Fastenal Company (NASDAQ:FAST) reported 2nd Quarter results this morning. The company was expected to earn 37 cents per share and actually earned 38 cents, beating analyst expectations by a penny. Revenue was expected to be $808 million and was actually $805 million, slightly lower than expected.
Shares traded higher and broke through the 50-day simple moving average.
Fastenal operates as a wholesaler and retailer of industrial and construction supplies for the United States.
The company points to the Purchasing Manufacturers Index ('PMI') for a forecast of total economic growth and sales in the business. The PMI dropped to 49.7 in June from 53.5 in May.
However, recent reports from the housing market are showing positive signs of life. Residential construction activity rose 3% in May 2012, as reported by the Department of Commerce. This boosted total construction activity to a 0.9% gain for the period versus expectations of 0.2%.
Other reports on home prices show that the housing market is improving steadily. The Case-Shiller 20-city Index rose 1.3% from March to April.

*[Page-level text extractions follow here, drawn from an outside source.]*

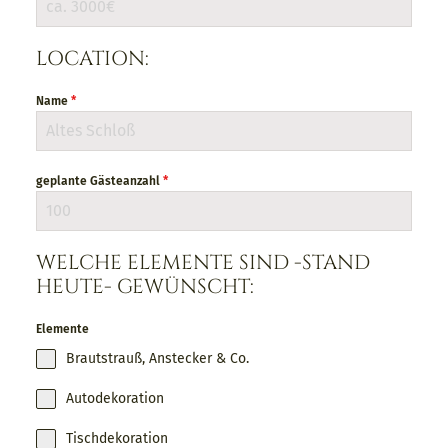
LOCATION:
Name
*
geplante Gästeanzahl
*
WELCHE ELEMENTE SIND -STAND
HEUTE- GEWÜNSCHT:
Elemente
Brautstrauß, Anstecker & Co.
Autodekoration
Tischdekoration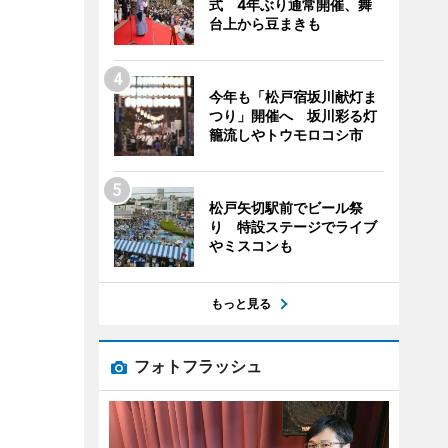
式 4年ぶり通常開催、舞
台上から豆まきも
今年も「松戸宿坂川献灯ま
つり」開催へ 坂川彩る灯
籠流しやトウモロコシ市
松戸矢切駅前でビール祭
り 特設ステージでライブ
やミスコンも
もっと見る
フォトフラッシュ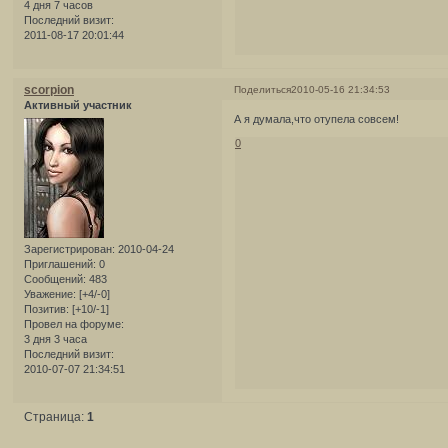
4 дня 7 часов
Последний визит:
2011-08-17 20:01:44
scorpion
Поделиться
2010-05-16 21:34:53
Активный участник
А я думала,что отупела совсем!
0
Зарегистрирован
: 2010-04-24
Приглашений:
0
Сообщений:
483
Уважение:
[+4/-0]
Позитив:
[+10/-1]
Провел на форуме:
3 дня 3 часа
Последний визит:
2010-07-07 21:34:51
Страница:
1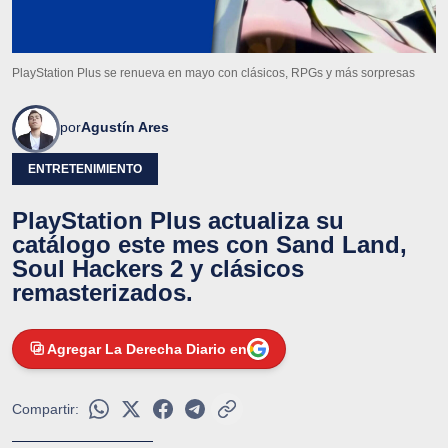
PlayStation Plus se renueva en mayo con clásicos, RPGs y más sorpresas
por
Agustín Ares
ENTRETENIMIENTO
PlayStation Plus actualiza su
catálogo este mes con Sand Land,
Soul Hackers 2 y clásicos
remasterizados.
Agregar La Derecha Diario en
Compartir: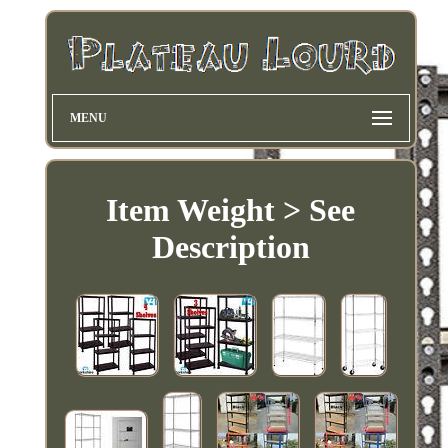
MENU
Item Weight > See
Description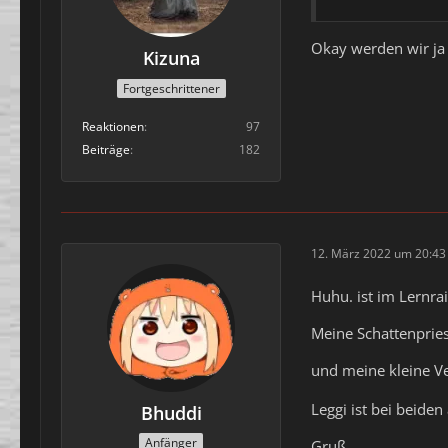
Okay werden wir ja 
Kizuna
Fortgeschrittener
Reaktionen
97
Beiträge
182
12. März 2022 um 20:43
Huhu. ist im Lernrai
Meine Schattenprie
und meine kleine V
Leggi ist bei beide
Bhuddi
Anfänger
Gruß,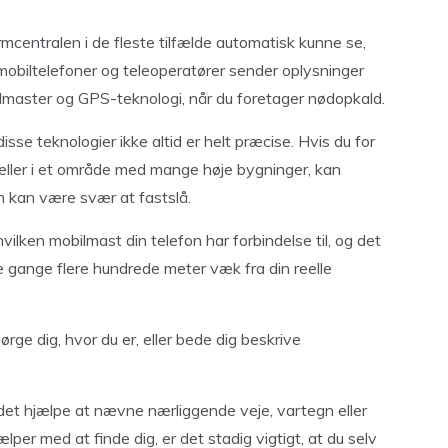
armcentralen i de fleste tilfælde automatisk kunne se,
mobiltelefoner og teleoperatører sender oplysninger
ilmaster og GPS-teknologi, når du foretager nødopkald.
se teknologier ikke altid er helt præcise. Hvis du for
 eller i et område med mange høje bygninger, kan
on kan være svær at fastslå.
vilken mobilmast din telefon har forbindelse til, og det
 gange flere hundrede meter væk fra din reelle
rge dig, hvor du er, eller bede dig beskrive
det hjælpe at nævne nærliggende veje, vartegn eller
lper med at finde dig, er det stadig vigtigt, at du selv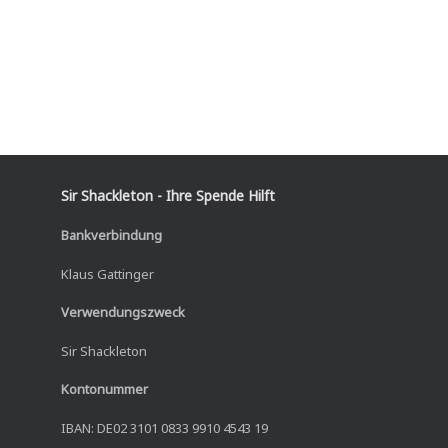
Sir Shackleton - Ihre Spende Hilft
Bankverbindung
Klaus Gattinger
Verwendungszweck
Sir Shackleton
Kontonummer
IBAN: DE02 3101 0833 9910 4543 19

Additionally, reductions in home inventories, are likely driving increases in housing prices. Even at reduced sales volume, inventory levels are at 6.6 months supply. Continued tightness in inventory will drive further price increases.
The mean price target on the stock is $45.20, but that should increase with stronger economic and operating results.
Disclosure: I have no positions in any stocks mentioned, and no plans to initiate any positions within the next 72 hours.